[comp.lang.perl] Why is this so slow?

ben@cunixf.cc.columbia.edu (Ben Fried) (12/07/90)

I've written a filter in perl to do printer page counting for DEC ln03
printers.  Right now it seems to be working fine, but it runs abysmally
slowly.  The vast majority of time is taken up in the following loop:

mainloop:
while(read(STDIN, $_, 2048)) {
    foreach $i ($[..length($_)) {
	$num_to_print = $i;
	$oc=$c;
	$c = substr($_, $i, 1);
	if ($tektronixmode) {
	    if (($c eq "\f") && ($oc eq "\033")) {
		$pageno++;
	    }
	} else {
	    if ($ascii_mode) {
		if ($c eq "\n") {
		    $lineno++;
		    if ($lineno == $lines_per_page) {
			$lineno = 0;
			$pageno++;
		    }
		}
	    } else {
		if ($c eq "\f") {
		    $lineno = 0;
		    $pageno++;
		}
	    }
	}

	if ($pageno >= $max_pages) {
	    $debug && print STDERR "aborted at page $pageno\n";
	    print STDOUT substr($_, $[, $num_to_print);
	    last mainloop;
	}

    }

    print STDOUT;
}

Can anyone give me some pointers to speed this up?  I already tried
using ord to cast $c and $oc to numbers, and using integer comparisons
agains the ords of \n, \f, and \033, but that actually ran slower than
the above code.  All that really matters is that I be able to count the
number of pages on the input stream, and be able to break out of the
loop after either (a) EOF on stdin, or (b) $pageno == $max_pages,
whichever comes first.

I was thinking of doing a split(//), and then using grep to count
occurrences, but couldn't think of a good way of stopping when $pageno
hits $max_pages.  Now that I think about it, maybe I should be able to
do this, I just have to come up with a more complicated EXPR for grep.
Perhaps it's time I went through the JAPH collection more closely.
Still, would splitting input into arrays and using grep be any faster?

Ben
--
Benjamin Fried
ben@cunixf.cc.columbia.edu				rutgers!columbia!ben

lwall@jpl-devvax.JPL.NASA.GOV (Larry Wall) (12/07/90)

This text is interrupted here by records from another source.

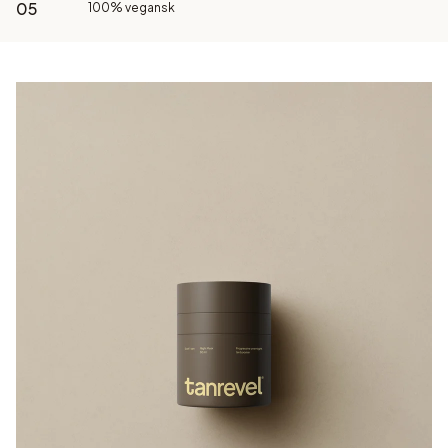
05
100% vegansk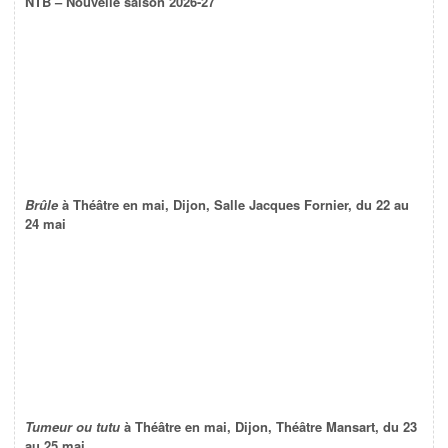
NTB – Nouvelle saison 2026-27
Brûle
à Théâtre en mai, Dijon, Salle Jacques Fornier, du 22 au
24 mai
Tumeur ou tutu
à Théâtre en mai, Dijon, Théâtre Mansart, du 23
au 25 mai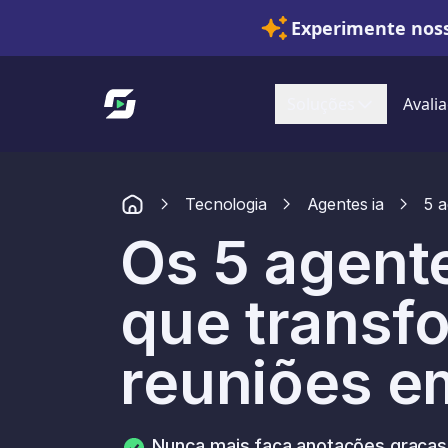
Experimente noss
Link para a página inicial
Soluções
Avalia
Tecnologia
Agentes ia
5 a
Os 5 agente
que transf
reuniões e
Nunca mais faça anotações graças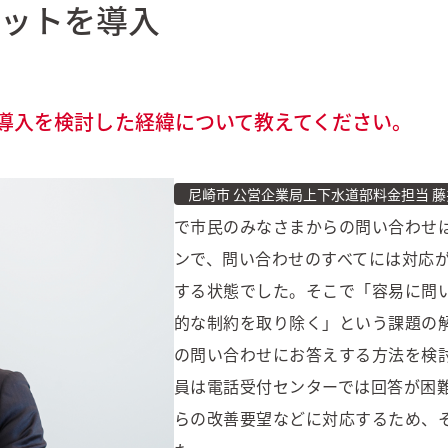
ットを導入
導入を検討した経緯について教えてください。
尼崎市 公営企業局上下水道部料金担当 藤
で市民のみなさまからの問い合わせ
ンで、問い合わせのすべてには対応
する状態でした。そこで「容易に問
的な制約を取り除く」という課題の
の問い合わせにお答えする方法を検
員は電話受付センターでは回答が困
らの改善要望などに対応するため、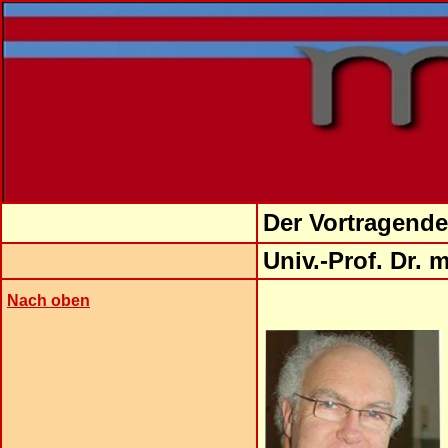
Der Vortragende
Univ.-Prof.
Dr. m
Nach oben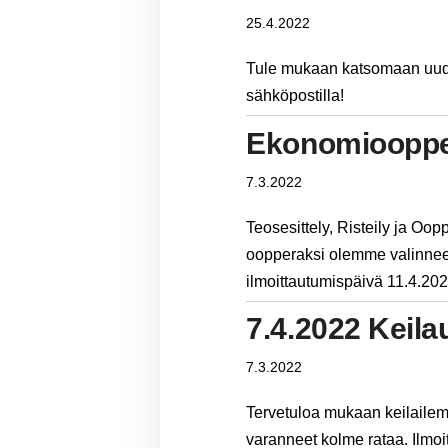
25.4.2022
Tule mukaan katsomaan uudis
sähköpostilla!
Ekonomiooppe
7.3.2022
Teosesittely, Risteily ja O
oopperaksi olemme valinnee
ilmoittautumispäivä 11.4.
7.4.2022 Keila
7.3.2022
Tervetuloa mukaan keilaile
varanneet kolme rataa. Ilmo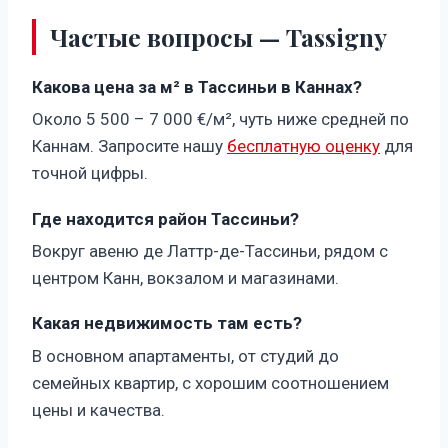
Частые вопросы — Tassigny
Какова цена за м² в Тассиньи в Каннах?
Около 5 500 – 7 000 €/м², чуть ниже средней по
Каннам. Запросите нашу
бесплатную оценку
для
точной цифры.
Где находится район Тассиньи?
Вокруг авеню де Латтр-де-Тассиньи, рядом с
центром Канн, вокзалом и магазинами.
Какая недвижимость там есть?
В основном апартаменты, от студий до
семейных квартир, с хорошим соотношением
цены и качества.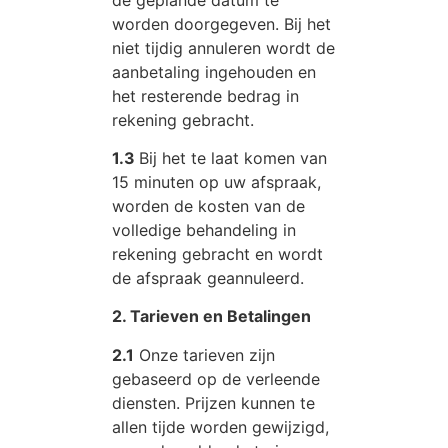
worden doorgegeven. Bij het
niet tijdig annuleren wordt de
aanbetaling ingehouden en
het resterende bedrag in
rekening gebracht.
1.3
Bij het te laat komen van
15 minuten op uw afspraak,
worden de kosten van de
volledige behandeling in
rekening gebracht en wordt
de afspraak geannuleerd.
2. Tarieven en Betalingen
2.1
Onze tarieven zijn
gebaseerd op de verleende
diensten. Prijzen kunnen te
allen tijde worden gewijzigd,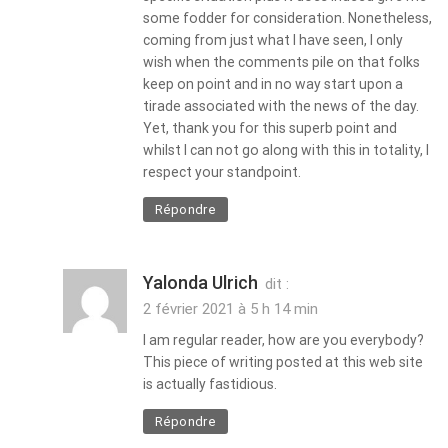
some fodder for consideration. Nonetheless,
coming from just what I have seen, I only
wish when the comments pile on that folks
keep on point and in no way start upon a
tirade associated with the news of the day.
Yet, thank you for this superb point and
whilst I can not go along with this in totality, I
respect your standpoint.
Répondre
Yalonda Ulrich
dit :
2 février 2021 à 5 h 14 min
I am regular reader, how are you everybody?
This piece of writing posted at this web site
is actually fastidious.
Répondre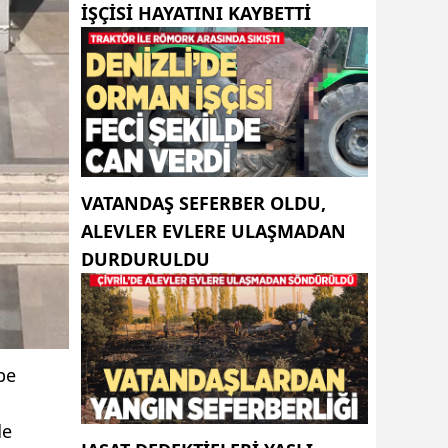
IŞÇISI HAYATINI KAYBETTI
VATANDAŞ SEFERBER OLDU,
ALEVLER EVLERE ULAŞMADAN
DURDURULDU
be
de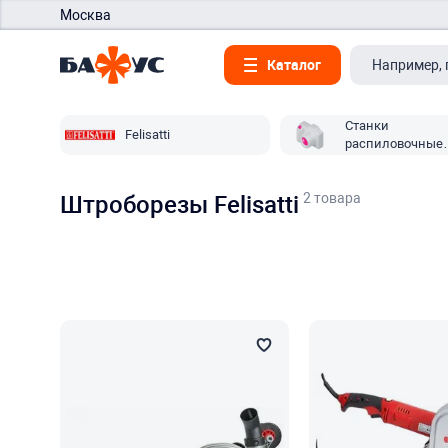
Москва
Каталог
Станки
Felisatti
распиловочные
Felisatti
2 товара
Штроборезы Felisatti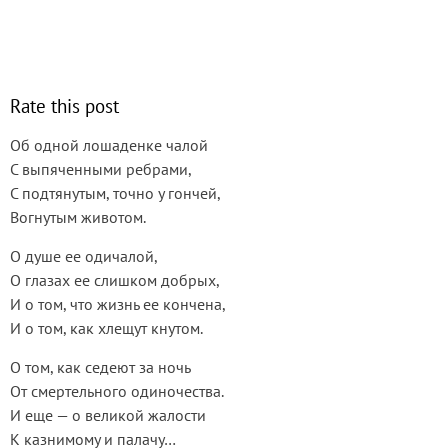
Rate this post
Об одной лошаденке чалой
С выпяченными ребрами,
С подтянутым, точно у гончей,
Вогнутым животом.
О душе ее одичалой,
О глазах ее слишком добрых,
И о том, что жизнь ее кончена,
И о том, как хлещут кнутом.
О том, как седеют за ночь
От смертельного одиночества.
И еще — о великой жалости
К казнимому и палачу…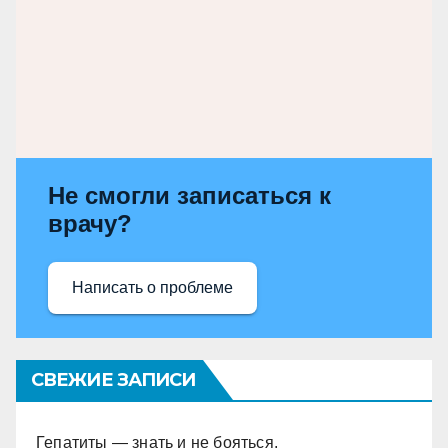
Не смогли записаться к
врачу?
Написать о проблеме
СВЕЖИЕ ЗАПИСИ
Гепатиты — знать и не бояться.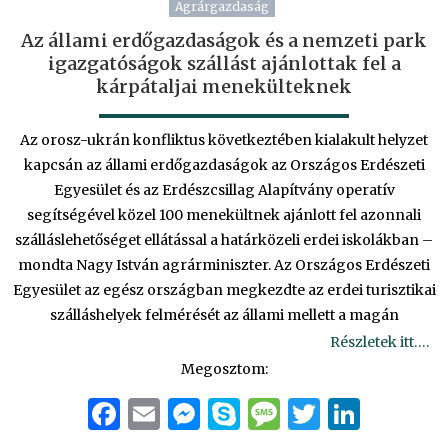
Agrárgazdaság
Az állami erdőgazdaságok és a nemzeti park
igazgatóságok szállást ajánlottak fel a
kárpátaljai menekülteknek
Az orosz-ukrán konfliktus következtében kialakult helyzet
kapcsán az állami erdőgazdaságok az Országos Erdészeti
Egyesület és az Erdészcsillag Alapítvány operatív
segítségével közel 100 menekültnek ajánlott fel azonnali
szálláslehetőséget ellátással a határközeli erdei iskolákban –
mondta Nagy István agrárminiszter. Az Országos Erdészeti
Egyesület az egész országban megkezdte az erdei turisztikai
szálláshelyek felmérését az állami mellett a magán
Részletek itt….
Megosztom:
Facebook
Email
Messenger
Skype
Message
Twitter
Linke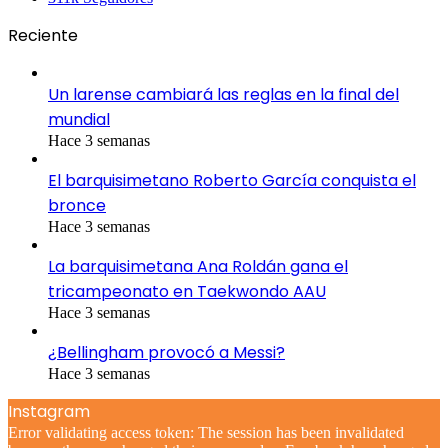
Reciente
Un larense cambiará las reglas en la final del
mundial
Hace 3 semanas
El barquisimetano Roberto García conquista el
bronce
Hace 3 semanas
La barquisimetana Ana Roldán gana el
tricampeonato en Taekwondo AAU
Hace 3 semanas
¿Bellingham provocó a Messi?
Hace 3 semanas
Instagram
Error validating access token: The session has been invalidated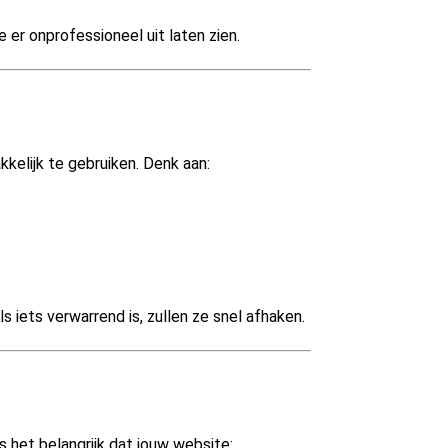
 er onprofessioneel uit laten zien.
kkelijk te gebruiken. Denk aan:
iets verwarrend is, zullen ze snel afhaken.
het belangrijk dat jouw website: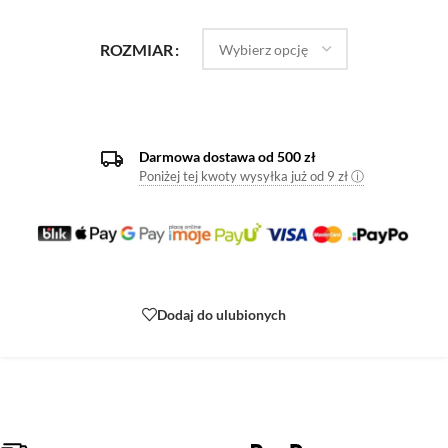
ROZMIAR
Darmowa dostawa od 500 zł
Poniżej tej kwoty wysyłka już od 9 zł ⓘ
Dodaj do ulubionych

In article <1990Dec6.194412.9132@cunixf.cc.columbia.edu> ben@cunixf.cc.columbia.edu (Ben Fried) writes:
: I've written a filter in perl to do printer page counting for DEC ln03
: printers.  Right now it seems to be working fine, but it runs abysmally
: slowly.  The vast majority of time is taken up in the following loop:
: 
: mainloop:
: while(read(STDIN, $_, 2048)) {
:     foreach $i ($[..length($_)) {
: 	$num_to_print = $i;
: 	$oc=$c;
: 	$c = substr($_, $i, 1);
: 	if ($tektronixmode) {
: 	    if (($c eq "\f") && ($oc eq "\033")) {
: 		$pageno++;
: 	    }
: 	} else {
: 	    if ($ascii_mode) {
: 		if ($c eq "\n") {
: 		    $lineno++;
: 		    if ($lineno == $lines_per_page) {
: 			$lineno = 0;
: 			$pageno++;
: 		    }
: 		}
: 	    } else {
: 		if ($c eq "\f") {
: 		    $lineno = 0;
: 		    $pageno++;
: 		}
: 	    }
: 	}
: 
: 	if ($pageno >= $max_pages) {
: 	    $debug && print STDERR "aborted at page $pageno\n";
: 	    print STDOUT substr($_, $[, $num_to_print);
: 	    last mainloop;
: 	}
: 
:     }
: 
:     print STDOUT;
: }

That looks like a reasonable C solution, though even in C I'd avoid testing
all those conditionals on every character.  Here's an equivalent in Perl.

if ($tektronixmode) {
    $/ = "\f";
    while (<>) {
	$pageno++ if /\033\f$/;
	&blowup, last if $pageno > $max_pages;
	print;
    }
}
elsif ($ascii_mode) {
    $max_lines = $max_pages * $lines_per_page;
    while (<>) {
	&blowup, last if $. > $max_lines;
	print;
    }
}
else {
    $/ = "\f";
    while (<>) {
	&blowup, last if $. > $max_pages;
    }
}

sub blowup {
    $debug && print STDERR "aborted at page $pageno\n";
}

I'm not sure that $ascii_mode is a valid distinction, however.  Perhaps
you really mean:

if ($tektronixmode) {
    $/ = "\f";
    while (<>) {
	$pageno++ if /\033\f$/;
	&blowup, last if $pageno > $max_pages;
	print;
    }
}
else {
    while (<>) {
	$lineno++;
	$pageno++, $lineno = 0 if /\f/;
	$pageno++, $lineno = 0 if $lineno > $lines_per_page;
	&blowup, last if $pageno > $max_pages;
	print;
    }
}

Or something like that...

Larry

merlyn@iwarp.intel.com (Randal Schwartz) (12/07/90)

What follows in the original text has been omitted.